§ **Record set**:
++++++++++
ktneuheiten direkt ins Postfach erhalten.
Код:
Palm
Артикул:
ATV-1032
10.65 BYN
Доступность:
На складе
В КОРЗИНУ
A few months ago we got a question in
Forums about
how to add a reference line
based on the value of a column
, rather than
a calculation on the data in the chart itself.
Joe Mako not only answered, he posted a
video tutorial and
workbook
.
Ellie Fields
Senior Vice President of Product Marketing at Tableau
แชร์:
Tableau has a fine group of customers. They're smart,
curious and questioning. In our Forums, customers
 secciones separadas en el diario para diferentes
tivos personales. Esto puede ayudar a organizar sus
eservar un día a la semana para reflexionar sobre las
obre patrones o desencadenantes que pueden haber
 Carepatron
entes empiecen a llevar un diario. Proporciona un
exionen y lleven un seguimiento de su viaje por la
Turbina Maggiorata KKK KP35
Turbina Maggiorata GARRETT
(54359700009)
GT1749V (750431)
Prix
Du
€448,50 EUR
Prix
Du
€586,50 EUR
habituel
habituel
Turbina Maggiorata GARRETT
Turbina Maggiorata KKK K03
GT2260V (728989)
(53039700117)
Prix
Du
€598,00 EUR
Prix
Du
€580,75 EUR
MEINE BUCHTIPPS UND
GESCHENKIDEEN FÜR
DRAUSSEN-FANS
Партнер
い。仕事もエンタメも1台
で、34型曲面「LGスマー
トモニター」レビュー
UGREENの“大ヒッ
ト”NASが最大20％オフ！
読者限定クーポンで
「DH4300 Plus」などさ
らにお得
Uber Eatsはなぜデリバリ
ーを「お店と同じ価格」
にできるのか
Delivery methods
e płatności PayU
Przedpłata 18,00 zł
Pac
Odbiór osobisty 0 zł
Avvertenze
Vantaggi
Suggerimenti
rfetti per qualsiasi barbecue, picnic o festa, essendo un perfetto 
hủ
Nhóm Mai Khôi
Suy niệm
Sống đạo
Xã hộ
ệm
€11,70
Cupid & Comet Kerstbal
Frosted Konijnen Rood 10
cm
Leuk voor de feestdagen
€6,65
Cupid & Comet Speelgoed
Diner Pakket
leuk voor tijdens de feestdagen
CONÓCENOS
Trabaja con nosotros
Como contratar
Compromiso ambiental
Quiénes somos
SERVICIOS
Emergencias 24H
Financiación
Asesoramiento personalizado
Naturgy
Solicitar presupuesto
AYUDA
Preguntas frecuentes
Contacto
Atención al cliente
++++++++++
§ **What you have to do**: Reproduce the material while keeping each line exactly as it was written.

§ **Solution to the problem**:
ktneuheiten direkt ins Postfach erhalten.
Код:
Palm
Артикул:
ATV-1032
10.65 BYN
Доступность:
На складе
В КОРЗИНУ
A few months ago we got a question in
Forums about
how to add a reference line
based on the value of a column
, rather than
a calculation on the data in the chart itself.
Joe Mako not only answered, he posted a
video tutorial and
workbook
.
Ellie Fields
Senior Vice President of Product Marketing at Tableau
แชร์:
Tableau has a fine group of customers. They're smart,
curious and questioning. In our Forums, customers
 secciones separadas en el diario para diferentes
tivos personales. Esto puede ayudar a organizar sus
eservar un día a la semana para reflexionar sobre las
obre patrones o desencadenantes que pueden haber
 Carepatron
entes empiecen a llevar un diario. Proporciona un
exionen y lleven un seguimiento de su viaje por la
Turbina Maggiorata KKK KP35
Turbina Maggiorata GARRETT
(54359700009)
GT1749V (750431)
Prix
Du
€448,50 EUR
Prix
Du
€586,50 EUR
habituel
habituel
Turbina Maggiorata GARRETT
Turbina Maggiorata KKK K03
GT2260V (728989)
(53039700117)
Prix
Du
€598,00 EUR
Prix
Du
€580,75 EUR
MEINE BUCHTIPPS UND
GESCHENKIDEEN FÜR
DRAUSSEN-FANS
Партнер
い。仕事もエンタメも1台
で、34型曲面「LGスマー
トモニター」レビュー
UGREENの“大ヒッ
ト”NASが最大20％オフ！
読者限定クーポンで
「DH4300 Plus」などさ
らにお得
Uber Eatsはなぜデリバリ
ーを「お店と同じ価格」
にできるのか
Delivery methods
e płatności PayU
Przedpłata 18,00 zł
Pac
Odbiór osobisty 0 zł
Avvertenze
Vantaggi
Suggerimenti
rfetti per qualsiasi barbecue, picnic o festa, essendo un perfetto 
hủ
Nhóm Mai Khôi
Suy niệm
Sống đạo
Xã hộ
ệm
€11,70
Cupid & Comet Kerstbal
Frosted Konijnen Rood 10
cm
Leuk voor de feestdagen
€6,65
Cupid & Comet Speelgoed
Diner Pakket
leuk voor tijdens de feestdagen
CONÓCENOS
Trabaja con nosotros
Como contratar
Compromiso ambiental
Quiénes somos
SERVICIOS
Emergencias 24H
Financiación
Asesoramiento personalizado
Naturgy
Solicitar presupuesto
AYUDA
Preguntas frecuentes
Contacto
Atención al cliente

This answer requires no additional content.